I have been missing from my blog for awhile now.... and I apologize. I have thought a great deal as to what I would say upon my return. I am still not quite sure how to handle my situation on my blog. I have decided to just be very honest.... this blog is a reflection of me. Blogs aren't just supposed to be happy moments... but life moments.
On Saturday, January 5th I delivered a baby girl that I could not bring home. At a routine 4 month doctor appointment in December I was given devastating news... that our baby did not have a heartbeat. Because I have a blood clotting disorder and had been taking blood thinning injections... as well as a history of significant bleeding during deliveries... my doctor told me that I would have to wait 2 weeks before I could deliver. There are no words to describe those 2 weeks at home... waiting, agonizing.
I was able to see and hold my little girl. We named her Frances Camille DiNello. She is buried where I attend church... right across the street from my school.

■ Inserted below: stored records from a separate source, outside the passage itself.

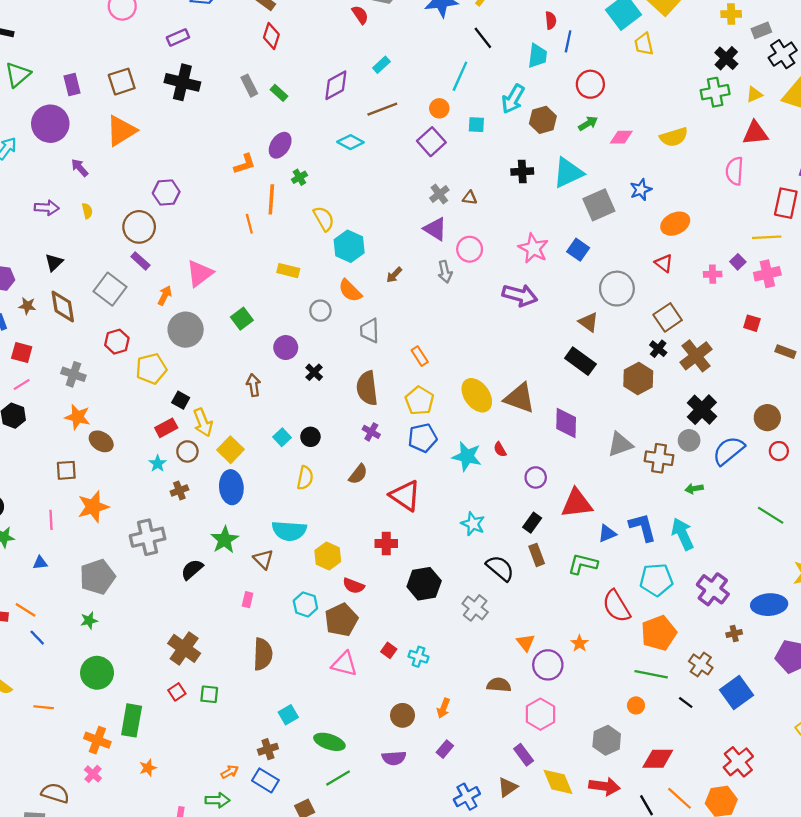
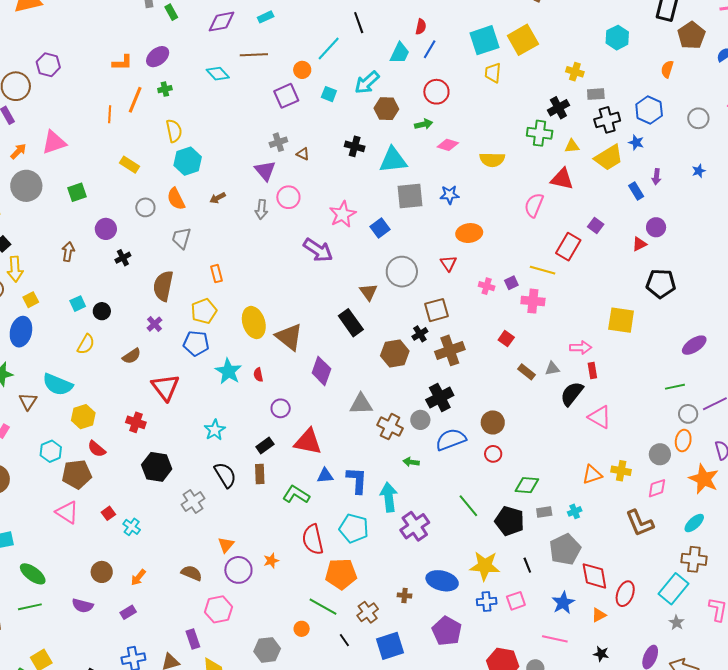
yellow square: (230, 450) -> (31, 300), size x0.7
purple cross: (713, 589) -> (415, 526), moved

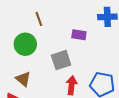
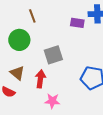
purple rectangle: (79, 35) -> (77, 23), moved
red arrow: (72, 85) -> (40, 79), moved

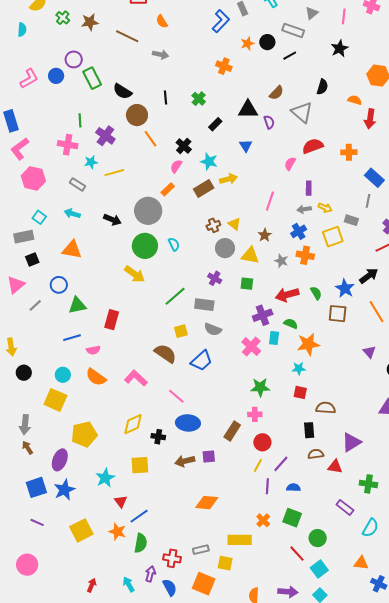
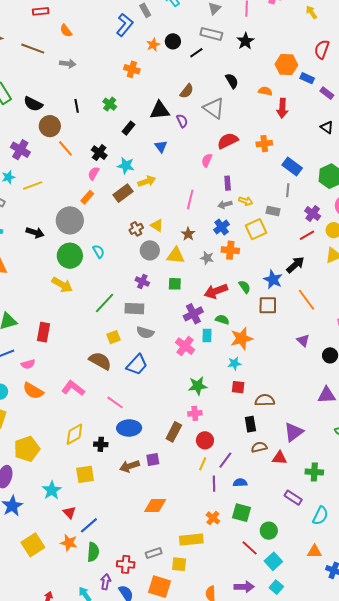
gray rectangle: (293, 30) -> (211, 34), moved
black semicircle: (322, 87) -> (232, 81), turned -42

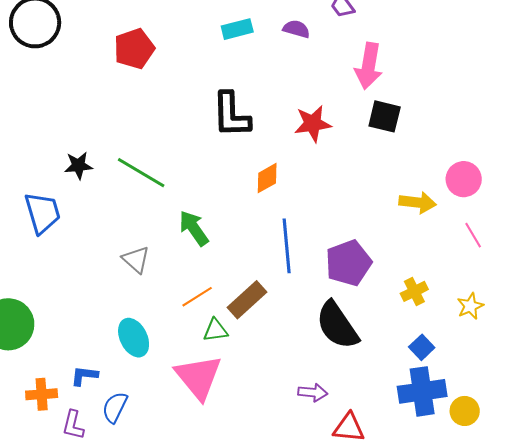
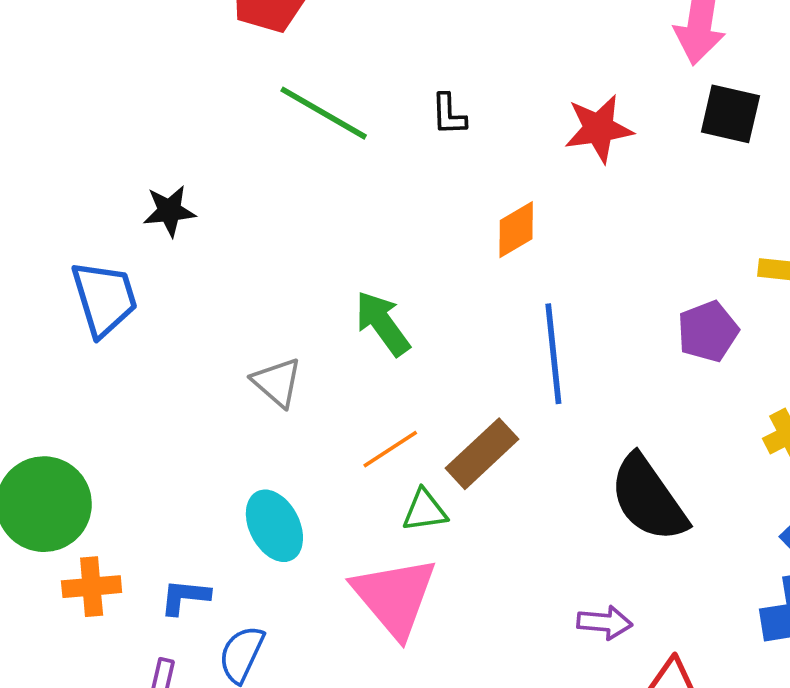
black L-shape: (231, 115) -> (449, 114), size x0.5
green line: (141, 173) -> (324, 113), moved
purple pentagon: (348, 263) -> (708, 331), moved, size x0.7
orange cross: (42, 394) -> (92, 587), moved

My doctor has placed me on disability for this month and I am thankful for the time to rest, process, etc. I have been trying to stay very busy at home. I have cleaned almost everything (some things twice)... lots of creating TpT projects. Organizing my boys' clothing, putting the DVDs in ABC order.... you get the point.
I am a super private person, but am starting to see the merits of opening up... I am different now.... I am stronger. I am thankful to be surrounded by family and friends. I truly feel loved. Thank you for letting me share... and thanks for sticking around. I promise to be back soon!